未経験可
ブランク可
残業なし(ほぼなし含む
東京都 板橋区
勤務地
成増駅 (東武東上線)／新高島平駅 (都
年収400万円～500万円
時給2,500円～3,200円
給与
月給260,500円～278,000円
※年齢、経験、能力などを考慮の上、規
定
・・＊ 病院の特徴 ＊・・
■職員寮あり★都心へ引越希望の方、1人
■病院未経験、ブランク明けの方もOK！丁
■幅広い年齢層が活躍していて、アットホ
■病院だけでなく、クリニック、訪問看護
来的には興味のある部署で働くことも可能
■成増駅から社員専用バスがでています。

--

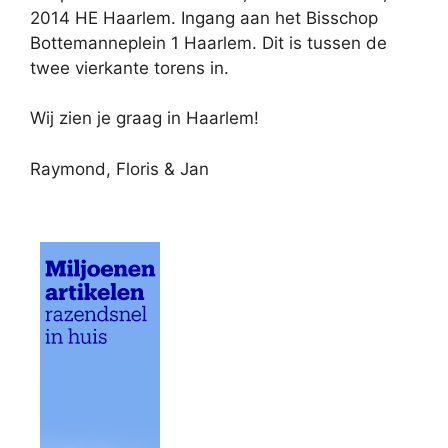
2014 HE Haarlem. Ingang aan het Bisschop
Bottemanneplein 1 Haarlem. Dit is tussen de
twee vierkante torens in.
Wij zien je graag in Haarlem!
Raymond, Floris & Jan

» **THE PROBLEM**
The answer should be only the number of lines in the data that contain the string "Haarlem".

» **TASK OUTPUT**
3